The good times were not to continue, as everyone in the industry knows. “The frenzy ended up being short lived and contributed to the broader economy’s overheating and excessive inflation, pushing the consumer price index (CPI) to increase by 9.1% in June 2022,” the Morningstar report said. “To combat runaway inflation, the Fed stepped in with an aggressive rate hiking program, pushing interest rates from near 0% to 5.5%.”
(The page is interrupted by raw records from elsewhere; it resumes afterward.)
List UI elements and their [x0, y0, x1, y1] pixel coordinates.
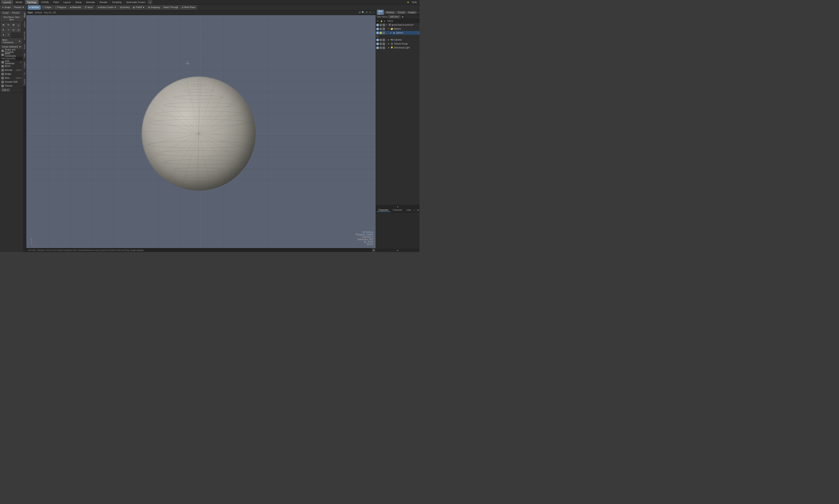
icon-btn-3[interactable]: ⊞ [11, 22, 16, 27]
sculpt-button[interactable]: ✦ Sculpt [0, 5, 12, 10]
thicken-button[interactable]: ⊟ Thicken [0, 84, 23, 88]
menu-setup[interactable]: Setup [73, 0, 83, 4]
icon-btn-5[interactable]: A [1, 28, 6, 32]
filter-dropdown-icon[interactable]: ▼ [401, 15, 404, 18]
only-menu[interactable]: Only [410, 0, 418, 4]
icon-btn-6[interactable]: ↗ [6, 28, 11, 32]
scroll-up-arrow[interactable]: ▲ [397, 205, 399, 208]
tab-deform[interactable]: Deform [23, 19, 26, 29]
work-plane-button[interactable]: ⊟ Work Plane [180, 5, 197, 10]
tab-mesh-edit[interactable]: Mesh Edit [23, 30, 26, 42]
viewport-icon-5[interactable]: ⤢ [372, 11, 375, 14]
icon-btn-1[interactable]: ⊕ [1, 22, 6, 27]
item-render-camera [382, 39, 385, 41]
item-row-camera[interactable]: ▶ 📷 Camera [376, 38, 420, 42]
tab-shading[interactable]: Shading [385, 11, 396, 14]
edges-button[interactable]: ⬡ Edges [41, 5, 53, 10]
menu-layout[interactable]: Layout [62, 0, 72, 4]
menu-paint[interactable]: Paint [52, 0, 60, 4]
polygons-button[interactable]: ◻ Polygons [54, 5, 68, 10]
properties-gear-icon[interactable]: ⚙ [417, 209, 419, 212]
add-layout-button[interactable]: + [148, 0, 152, 4]
menu-schematic[interactable]: Schematic Fusion [124, 0, 147, 4]
viewport-icon-2[interactable]: 🔍 [361, 11, 365, 14]
work-plane-icon: ⊟ [182, 6, 183, 8]
item-expand-light[interactable]: ▶ [388, 47, 390, 49]
item-expand-scene[interactable]: ▼ [386, 24, 388, 26]
item-expand-sphere-mesh[interactable]: ▶ [390, 32, 392, 34]
item-row-blank[interactable] [376, 35, 420, 38]
slice-button[interactable]: ✂ Slice Shift-S [0, 76, 23, 80]
tab-groups[interactable]: Groups [396, 11, 406, 14]
materials-button[interactable]: ◈ Materials [69, 5, 83, 10]
tab-fusion[interactable]: Fusion [23, 77, 26, 86]
tab-lists[interactable]: Lists [405, 209, 413, 212]
panel-expand-icon[interactable]: ⤢ [417, 11, 420, 14]
snapping-icon: ⊞ [148, 6, 150, 8]
action-center-dropdown: ▼ [114, 6, 116, 8]
symmetry-button[interactable]: Symmetry [118, 5, 131, 10]
icon-btn-8[interactable]: ◫ [16, 28, 21, 32]
tab-item-list[interactable]: Item L... [377, 10, 384, 15]
icon-btn-9[interactable]: ✶ [1, 33, 6, 37]
tab-properties[interactable]: Properties [377, 209, 390, 212]
svg-line-48 [142, 82, 256, 185]
filter-label: Filter Items [377, 16, 388, 18]
viewport-icon-3[interactable]: ⚙ [365, 11, 368, 14]
thicken-icon: ⊟ [1, 85, 4, 87]
tab-polygon[interactable]: Polygon [23, 60, 26, 70]
scroll-down-arrow[interactable]: ▼ [397, 249, 399, 252]
tab-basic[interactable]: Basic [23, 11, 26, 19]
sds-subdivide-button[interactable]: ⊞ SDS Subdivide D [0, 60, 23, 64]
sidebar-main: Sculpt Presets Item Menu: New Item ⊕ ↻ ⊞… [0, 10, 23, 252]
menu-uvedit[interactable]: UVEdit [39, 0, 51, 4]
item-menu-button[interactable]: Item Menu: New Item [1, 16, 22, 21]
menu-model[interactable]: Model [14, 0, 24, 4]
select-through-button[interactable]: Select Through [162, 5, 180, 10]
item-row-sphere-group[interactable]: ▼ 📁 Sphere [376, 27, 420, 31]
mesh-constraints-button[interactable]: ⊟ Mesh Constraints [0, 53, 23, 57]
layouts-menu[interactable]: Layouts [1, 0, 13, 4]
smooth-shift-button[interactable]: ◌ Smooth Shift [0, 80, 23, 84]
viewport-3d[interactable]: Y All Vertices Polygons: Subdivr Channel… [26, 15, 376, 252]
item-row-light[interactable]: ▶ 💡 Directional Light [376, 46, 420, 50]
status-arrow[interactable]: ▶ [372, 248, 376, 252]
viewport-icon-1[interactable]: ⊞ [358, 11, 361, 14]
item-row-scene[interactable]: ▼ 🎬 gourd hard to print.lxo* [376, 23, 420, 27]
item-row-texture-group[interactable]: ▶ ⊞ Texture Group [376, 42, 420, 46]
icon-btn-2[interactable]: ↻ [6, 22, 11, 27]
menu-animate[interactable]: Animate [85, 0, 97, 4]
presets-button-sidebar[interactable]: Presets [11, 11, 21, 15]
edit-dropdown-button[interactable]: Edit ▼ [1, 88, 10, 92]
add-item-button[interactable]: Add Item [388, 15, 400, 18]
menu-scripting[interactable]: Scripting [110, 0, 123, 4]
bevel-button[interactable]: ◈ Bevel [0, 64, 23, 68]
item-expand-texture[interactable]: ▶ [388, 43, 390, 45]
tab-edge[interactable]: Edge [23, 52, 26, 59]
properties-expand-icon[interactable]: + [414, 209, 415, 212]
falloff-button[interactable]: ◐ Falloff ▼ [132, 5, 146, 10]
extrude-button[interactable]: ↑ Extrude Shift-X [0, 68, 23, 72]
item-row-sphere-mesh[interactable]: ▶ ◈ Sphere 2 [376, 31, 420, 35]
viewport-icon-4[interactable]: ⊡ [369, 11, 372, 14]
center-selected-button[interactable]: Center Selected ▼ [1, 45, 22, 49]
more-transforms-button[interactable]: More Transforms ▼ [1, 38, 22, 44]
icon-btn-10[interactable]: T [6, 33, 11, 37]
tab-images[interactable]: Images [407, 11, 417, 14]
presets-button[interactable]: Presets ▼ [13, 5, 26, 10]
bridge-button[interactable]: ⬡ Bridge [0, 72, 23, 76]
action-center-button[interactable]: ⊕ Action Center ▼ [96, 5, 118, 10]
sculpt-button-sidebar[interactable]: Sculpt [1, 11, 10, 15]
item-expand-camera[interactable]: ▶ [388, 39, 390, 41]
icon-btn-4[interactable]: △ [16, 22, 21, 27]
menu-topology[interactable]: Topology [25, 0, 38, 4]
tab-channels[interactable]: Channels [391, 209, 404, 212]
menu-render[interactable]: Render [98, 0, 109, 4]
snapping-button[interactable]: ⊞ Snapping [146, 5, 161, 10]
items-button[interactable]: ☰ Items [83, 5, 94, 10]
icon-btn-7[interactable]: ⊡ [11, 28, 16, 32]
vertices-button[interactable]: ● Vertices [28, 5, 41, 10]
tab-uv[interactable]: UV [23, 71, 26, 77]
item-expand-sphere[interactable]: ▼ [388, 28, 390, 30]
tab-vertex[interactable]: Vertex [23, 42, 26, 51]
“Recent rent growth data has shown disinflation, with most markets returning to historical norms or even showing negative monthly rent growth,” Morningstar said. Rent growth peaked in the second quarter of 2022. By Q1 of 2023, year-over-year rent growth was down to 5.9% — higher than the 10-year average but the lowest since the third quarter of 2021. Quarter-over-quarter rent growth has fallen from 7.7% in Q3 2021 to -0.9% in Q1 2023, then moved back up to 0.7% in the second quarter. New construction coming online has been driving vacancy rates upward and that will have a negative effect on potential rents.
So, there are headwinds facing the economy and CRE. One is the still existing potential for a recession. Some are saying that a soft landing is likely and that the potential for a recession recedes into the background.
Morningstar holds to a recession as a “serious possibility” with a roughly 30% chance of occurring in the next 12 months. But even though, such an event would be “short-lived” and multifamily “should avoid a dramatic decrease in performance.”
While many tenants have leases from almost a year ago with rents that are lower than current market ones, continued time will see a full turnover of rent rolls, with prices coming up. Loan delinquency rates have been increasing, but multifamily properties, at a 1.45% rate in July 2023, are still second lowest with only industrial better positioned.
“While single-family home inventory remains scarce, multifamily owners and investors can continue to expect relatively stable net operating income, which can help mitigate the effect of rising interest rates,” Morningstar concluded. “If underlying performance remains stable, investor returns in the multifamily market should outperform other major real estate sectors.”